## What you have to do:
Write out the whole listing exactly as it stands.

▼

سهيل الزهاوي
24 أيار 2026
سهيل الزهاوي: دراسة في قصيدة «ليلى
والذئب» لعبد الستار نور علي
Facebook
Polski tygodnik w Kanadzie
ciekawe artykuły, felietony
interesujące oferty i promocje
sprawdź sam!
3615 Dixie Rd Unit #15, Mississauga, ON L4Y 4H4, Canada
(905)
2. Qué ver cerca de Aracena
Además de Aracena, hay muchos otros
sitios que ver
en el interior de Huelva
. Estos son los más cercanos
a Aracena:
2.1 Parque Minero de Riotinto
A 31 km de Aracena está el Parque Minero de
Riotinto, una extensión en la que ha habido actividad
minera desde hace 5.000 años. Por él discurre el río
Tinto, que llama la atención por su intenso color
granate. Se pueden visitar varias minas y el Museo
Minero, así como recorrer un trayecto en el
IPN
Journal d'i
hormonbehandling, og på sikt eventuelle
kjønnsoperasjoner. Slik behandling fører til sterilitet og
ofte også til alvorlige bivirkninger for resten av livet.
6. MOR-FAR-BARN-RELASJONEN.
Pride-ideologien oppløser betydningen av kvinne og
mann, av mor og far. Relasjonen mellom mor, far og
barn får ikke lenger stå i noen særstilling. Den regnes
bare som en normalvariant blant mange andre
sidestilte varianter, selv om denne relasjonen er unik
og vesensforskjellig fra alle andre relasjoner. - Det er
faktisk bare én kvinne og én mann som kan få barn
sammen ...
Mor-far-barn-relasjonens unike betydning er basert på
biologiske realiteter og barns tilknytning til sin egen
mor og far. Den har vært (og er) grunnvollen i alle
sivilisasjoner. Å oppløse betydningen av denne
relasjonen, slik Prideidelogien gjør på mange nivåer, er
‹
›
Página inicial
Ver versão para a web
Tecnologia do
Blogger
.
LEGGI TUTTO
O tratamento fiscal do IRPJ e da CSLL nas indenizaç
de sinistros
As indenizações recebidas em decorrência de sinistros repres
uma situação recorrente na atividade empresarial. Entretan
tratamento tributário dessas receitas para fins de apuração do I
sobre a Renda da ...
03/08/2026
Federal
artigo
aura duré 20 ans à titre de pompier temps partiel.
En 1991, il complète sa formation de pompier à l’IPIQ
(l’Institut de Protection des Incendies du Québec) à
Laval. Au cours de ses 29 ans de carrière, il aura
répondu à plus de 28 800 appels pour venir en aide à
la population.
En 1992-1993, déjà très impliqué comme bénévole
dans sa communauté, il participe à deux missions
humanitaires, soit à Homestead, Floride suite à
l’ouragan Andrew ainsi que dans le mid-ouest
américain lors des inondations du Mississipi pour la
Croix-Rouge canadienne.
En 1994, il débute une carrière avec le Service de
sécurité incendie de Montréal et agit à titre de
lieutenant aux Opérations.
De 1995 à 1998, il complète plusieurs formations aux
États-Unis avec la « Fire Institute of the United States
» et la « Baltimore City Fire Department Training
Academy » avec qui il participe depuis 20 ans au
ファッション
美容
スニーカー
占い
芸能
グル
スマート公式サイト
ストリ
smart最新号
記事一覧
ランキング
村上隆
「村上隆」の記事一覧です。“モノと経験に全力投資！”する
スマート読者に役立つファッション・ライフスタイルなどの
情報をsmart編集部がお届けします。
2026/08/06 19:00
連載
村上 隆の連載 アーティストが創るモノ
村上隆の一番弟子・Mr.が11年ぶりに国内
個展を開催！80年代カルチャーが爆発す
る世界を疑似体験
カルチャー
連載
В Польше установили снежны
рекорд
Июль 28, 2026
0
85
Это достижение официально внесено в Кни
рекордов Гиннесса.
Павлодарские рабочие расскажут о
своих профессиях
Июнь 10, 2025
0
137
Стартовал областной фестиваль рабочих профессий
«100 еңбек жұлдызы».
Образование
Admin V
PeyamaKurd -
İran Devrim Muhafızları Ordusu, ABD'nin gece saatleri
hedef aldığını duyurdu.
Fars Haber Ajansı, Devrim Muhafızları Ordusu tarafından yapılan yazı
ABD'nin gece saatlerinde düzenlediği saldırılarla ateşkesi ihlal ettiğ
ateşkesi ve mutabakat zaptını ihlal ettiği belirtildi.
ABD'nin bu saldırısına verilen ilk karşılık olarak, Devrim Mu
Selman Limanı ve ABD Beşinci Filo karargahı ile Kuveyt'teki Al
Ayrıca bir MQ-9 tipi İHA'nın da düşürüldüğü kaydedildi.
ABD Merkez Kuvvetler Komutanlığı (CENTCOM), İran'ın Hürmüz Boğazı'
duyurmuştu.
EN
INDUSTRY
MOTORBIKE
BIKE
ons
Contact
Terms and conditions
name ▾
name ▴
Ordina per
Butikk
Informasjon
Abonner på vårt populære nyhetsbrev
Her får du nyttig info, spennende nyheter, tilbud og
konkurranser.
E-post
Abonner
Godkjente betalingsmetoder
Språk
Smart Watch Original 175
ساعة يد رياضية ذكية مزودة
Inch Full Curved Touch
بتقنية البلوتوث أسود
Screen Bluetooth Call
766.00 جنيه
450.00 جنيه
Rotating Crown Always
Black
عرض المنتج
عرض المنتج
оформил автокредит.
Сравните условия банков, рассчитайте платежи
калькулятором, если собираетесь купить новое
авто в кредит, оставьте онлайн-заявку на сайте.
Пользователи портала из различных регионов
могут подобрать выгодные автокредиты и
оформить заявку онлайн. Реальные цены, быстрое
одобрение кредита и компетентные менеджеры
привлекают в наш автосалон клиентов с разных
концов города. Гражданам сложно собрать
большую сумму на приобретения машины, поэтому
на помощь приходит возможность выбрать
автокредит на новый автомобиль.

▲

## Answer for this exercise:
سهيل الزهاوي
24 أيار 2026
سهيل الزهاوي: دراسة في قصيدة «ليلى
والذئب» لعبد الستار نور علي
Facebook
Polski tygodnik w Kanadzie
ciekawe artykuły, felietony
interesujące oferty i promocje
sprawdź sam!
3615 Dixie Rd Unit #15, Mississauga, ON L4Y 4H4, Canada
(905)
2. Qué ver cerca de Aracena
Además de Aracena, hay muchos otros
sitios que ver
en el interior de Huelva
. Estos son los más cercanos
a Aracena:
2.1 Parque Minero de Riotinto
A 31 km de Aracena está el Parque Minero de
Riotinto, una extensión en la que ha habido actividad
minera desde hace 5.000 años. Por él discurre el río
Tinto, que llama la atención por su intenso color
granate. Se pueden visitar varias minas y el Museo
Minero, así como recorrer un trayecto en el
IPN
Journal d'i
hormonbehandling, og på sikt eventuelle
kjønnsoperasjoner. Slik behandling fører til sterilitet og
ofte også til alvorlige bivirkninger for resten av livet.
6. MOR-FAR-BARN-RELASJONEN.
Pride-ideologien oppløser betydningen av kvinne og
mann, av mor og far. Relasjonen mellom mor, far og
barn får ikke lenger stå i noen særstilling. Den regnes
bare som en normalvariant blant mange andre
sidestilte varianter, selv om denne relasjonen er unik
og vesensforskjellig fra alle andre relasjoner. - Det er
faktisk bare én kvinne og én mann som kan få barn
sammen ...
Mor-far-barn-relasjonens unike betydning er basert på
biologiske realiteter og barns tilknytning til sin egen
mor og far. Den har vært (og er) grunnvollen i alle
sivilisasjoner. Å oppløse betydningen av denne
relasjonen, slik Prideidelogien gjør på mange nivåer, er
‹
›
Página inicial
Ver versão para a web
Tecnologia do
Blogger
.
LEGGI TUTTO
O tratamento fiscal do IRPJ e da CSLL nas indenizaç
de sinistros
As indenizações recebidas em decorrência de sinistros repres
uma situação recorrente na atividade empresarial. Entretan
tratamento tributário dessas receitas para fins de apuração do I
sobre a Renda da ...
03/08/2026
Federal
artigo
aura duré 20 ans à titre de pompier temps partiel.
En 1991, il complète sa formation de pompier à l’IPIQ
(l’Institut de Protection des Incendies du Québec) à
Laval. Au cours de ses 29 ans de carrière, il aura
répondu à plus de 28 800 appels pour venir en aide à
la population.
En 1992-1993, déjà très impliqué comme bénévole
dans sa communauté, il participe à deux missions
humanitaires, soit à Homestead, Floride suite à
l’ouragan Andrew ainsi que dans le mid-ouest
américain lors des inondations du Mississipi pour la
Croix-Rouge canadienne.
En 1994, il débute une carrière avec le Service de
sécurité incendie de Montréal et agit à titre de
lieutenant aux Opérations.
De 1995 à 1998, il complète plusieurs formations aux
États-Unis avec la « Fire Institute of the United States
» et la « Baltimore City Fire Department Training
Academy » avec qui il participe depuis 20 ans au
ファッション
美容
スニーカー
占い
芸能
グル
スマート公式サイト
ストリ
smart最新号
記事一覧
ランキング
村上隆
「村上隆」の記事一覧です。“モノと経験に全力投資！”する
スマート読者に役立つファッション・ライフスタイルなどの
情報をsmart編集部がお届けします。
2026/08/06 19:00
連載
村上 隆の連載 アーティストが創るモノ
村上隆の一番弟子・Mr.が11年ぶりに国内
個展を開催！80年代カルチャーが爆発す
る世界を疑似体験
カルチャー
連載
В Польше установили снежны
рекорд
Июль 28, 2026
0
85
Это достижение официально внесено в Кни
рекордов Гиннесса.
Павлодарские рабочие расскажут о
своих профессиях
Июнь 10, 2025
0
137
Стартовал областной фестиваль рабочих профессий
«100 еңбек жұлдызы».
Образование
Admin V
PeyamaKurd -
İran Devrim Muhafızları Ordusu, ABD'nin gece saatleri
hedef aldığını duyurdu.
Fars Haber Ajansı, Devrim Muhafızları Ordusu tarafından yapılan yazı
ABD'nin gece saatlerinde düzenlediği saldırılarla ateşkesi ihlal ettiğ
ateşkesi ve mutabakat zaptını ihlal ettiği belirtildi.
ABD'nin bu saldırısına verilen ilk karşılık olarak, Devrim Mu
Selman Limanı ve ABD Beşinci Filo karargahı ile Kuveyt'teki Al
Ayrıca bir MQ-9 tipi İHA'nın da düşürüldüğü kaydedildi.
ABD Merkez Kuvvetler Komutanlığı (CENTCOM), İran'ın Hürmüz Boğazı'
duyurmuştu.
EN
INDUSTRY
MOTORBIKE
BIKE
ons
Contact
Terms and conditions
name ▾
name ▴
Ordina per
Butikk
Informasjon
Abonner på vårt populære nyhetsbrev
Her får du nyttig info, spennende nyheter, tilbud og
konkurranser.
E-post
Abonner
Godkjente betalingsmetoder
Språk
Smart Watch Original 175
ساعة يد رياضية ذكية مزودة
Inch Full Curved Touch
بتقنية البلوتوث أسود
Screen Bluetooth Call
766.00 جنيه
450.00 جنيه
Rotating Crown Always
Black
عرض المنتج
عرض المنتج
оформил автокредит.
Сравните условия банков, рассчитайте платежи
калькулятором, если собираетесь купить новое
авто в кредит, оставьте онлайн-заявку на сайте.
Пользователи портала из различных регионов
могут подобрать выгодные автокредиты и
оформить заявку онлайн. Реальные цены, быстрое
одобрение кредита и компетентные менеджеры
привлекают в наш автосалон клиентов с разных
концов города. Гражданам сложно собрать
большую сумму на приобретения машины, поэтому
на помощь приходит возможность выбрать
автокредит на новый автомобиль.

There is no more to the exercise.